Please give the entries below again exactly, omitting every picture.

→ Transcribed page contents
■ ■ ■ ■
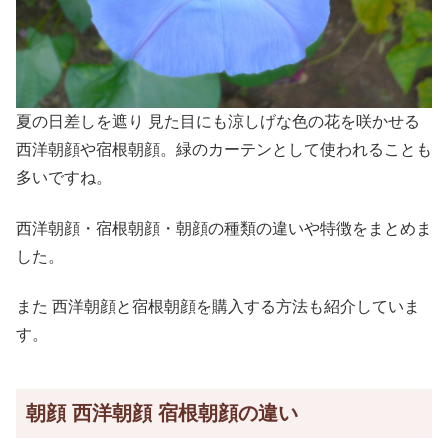
夏の日差しを遮り 見た目にも涼しげな色の花を咲かせる
西洋朝顔や宿根朝顔。緑のカーテンとして使われることも
多いですね。
西洋朝顔・宿根朝顔・朝顔の種類の違いや特徴をまとめま
した。
また 西洋朝顔と宿根朝顔を購入する方法も紹介していま
す。
朝顔 西洋朝顔 宿根朝顔の違い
■ ■ ■ ■
→ Result of the task
夏の日差しを遮り 見た目にも涼しげな色の花を咲かせる
西洋朝顔や宿根朝顔。緑のカーテンとして使われることも
多いですね。
西洋朝顔・宿根朝顔・朝顔の種類の違いや特徴をまとめま
した。
また 西洋朝顔と宿根朝顔を購入する方法も紹介していま
す。
朝顔 西洋朝顔 宿根朝顔の違い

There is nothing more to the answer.